21/08/2021
Reflexão.
A remuneração do Capital Próprio (ações ou capital social) investido em uma empresa, é uma EXPECTATIVA. Falamos aqui de Dividendos.
A remuneração do capital de terceiros (bonds/empréstimos/financiamentos), é uma realidade, um COMPROMISSO sacramentado. Assinado. Falamos aqui de Juros.
Logo, entendemos um dos motivos que levam o Capital próprio a ser mais caro que o outro. Por ser apenas uma expectativa, isso aumenta o risco de quem investe e, portanto, o retorno requerido pelo investidor.
17/08/2021
Olha...
Empresas reconhecidas como boas pagadoras de dividendos costumam receber uma estrelinha ⭐, ponto positivo no seu caderninho. Isso tende a aumentar seu valor de mercado.
Em contrapartida, costumam receber de presente também um puxãozinho de orelha, com aumento no custo para tomada de financiamentos bancários ou na exigência de um adicional na emissão de Bonds.
A mão que dá é a mesma que tira.
Nessa linha:
Percebam que sócios (capital próprio) e instituições financeiras/bondholders (capital de terceiros), "brigam" entre si o tempo todo, pois disputam o fluxo de caixa da empresa.
Quanto maior o volume de pagamentos recebidos de um lado, maior será o ciúmes e, consequentemente o preço do outro lado.
Assim, educar essa dinâmica entre (1) sócios e (2) credores é vital para a maximização do valor de mercado de qualquer empresa. Isto é, monitorar a estrutura de capital e seus movimentos dentro de um negócio.
06/08/2021
Olha só: como ocorre com o ser humano, todas as empresas têm um ciclo de vida. E para cada uma das fases deste ciclo, as decisões financeiras requerem focos diferentes.
Desconectar a fase atual da empresa do foco que lhe é pertinente pode ser terrível.
Portanto, respeitar as necessidades e características financeiras pertinentes a Fundação > Crescimento > Maturidade e Declínio, é vital para o negócio.
Você saberia exemplificar um exemplo para cada fase?
Poste nos comentários, se preferir.
22/07/2021
Cash is king. O caixa é rei.
Então faça um esforço. Inclua em suas análises financeiras habituais, não somente os tradicionais Balanço Patrimonial e DRE.
Avalie também:
- O Demonstrativo de Fluxo de Caixa
- O Fluxo de caixa livre para a firma
- O Fluxo de caixa livre para os sócios
Novas visões, maior chance de boas decisões.
25/06/2021
Situações que podem ocorrer em uma empresa:
- Um dos sócios deseja deixar a sociedade. Como estabelecer o valor da empresa?
- Os sócios divergem sobre os destinos da empresa. Como resolver?
- O que exigir para que familiares de sócios entrem na empresa?
- E se um membro da família proprietária precisar ser demitido?
- Como evitar que casamentos, separações e testamentos interfiram na empresa?

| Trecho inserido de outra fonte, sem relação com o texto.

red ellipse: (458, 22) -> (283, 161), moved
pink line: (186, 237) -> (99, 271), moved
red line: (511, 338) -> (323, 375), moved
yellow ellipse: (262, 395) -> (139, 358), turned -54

- Se houver sócios que não trabalham na empresa, como serão informados sobre os negócios?
- Como serão tomadas as decisões estratégicas? - Quem terá poder de decisão? E se não houver consenso, quem decide?
- Como tratar eventuais conflitos de interesse entre sócios?

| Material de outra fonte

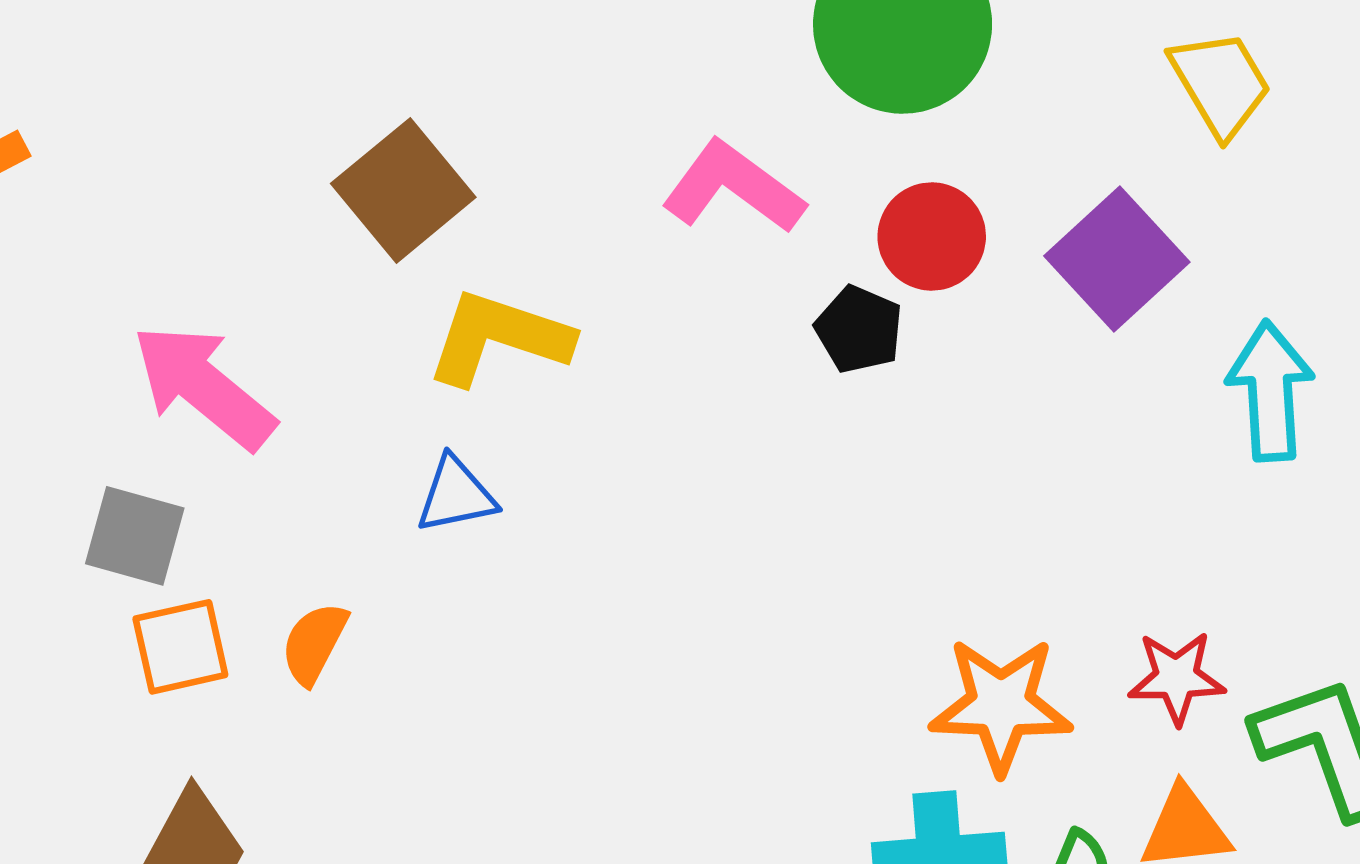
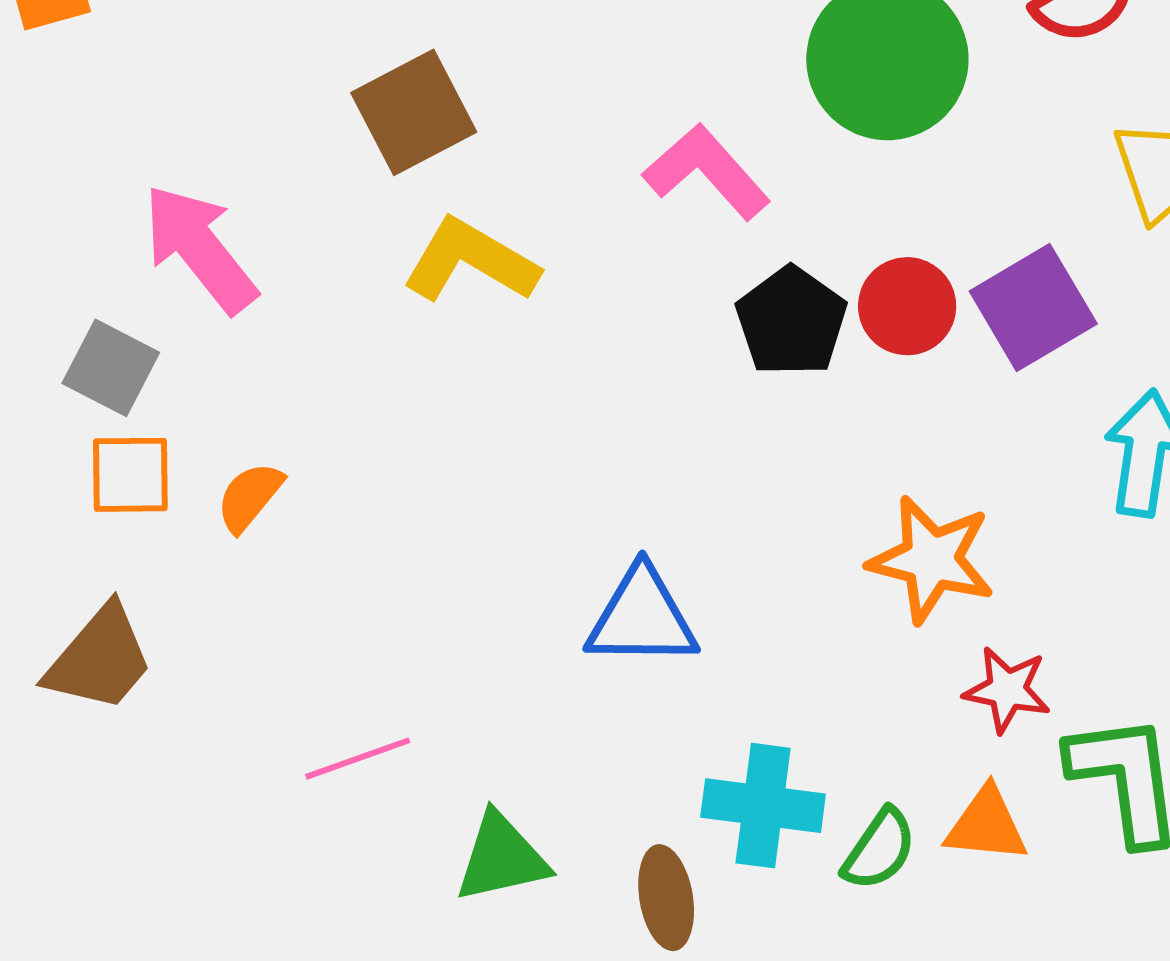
red circle: (932, 237) -> (907, 306), moved
black pentagon: (859, 329) -> (791, 321), size x1.4
blue triangle: (456, 495) -> (642, 617), moved, size x1.5
orange star: (1001, 705) -> (932, 559), moved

- Como remunerar sócios e administradores?
O ideal é que essas e outras questões sejam discutidas antes de acontecer e as decisões formalizadas em acordo, protocolo, código de conduta ou outro instrumento que possa indicar o caminho a seguir. Deixar para resolver somente quando a situação já se instalou é conflito quase certo. O problema das empresas familiares não é a família atrapalhando a empresa ou vice-versa, mas a falta de um código de relações que estabeleça direitos e deveres entre os sócios.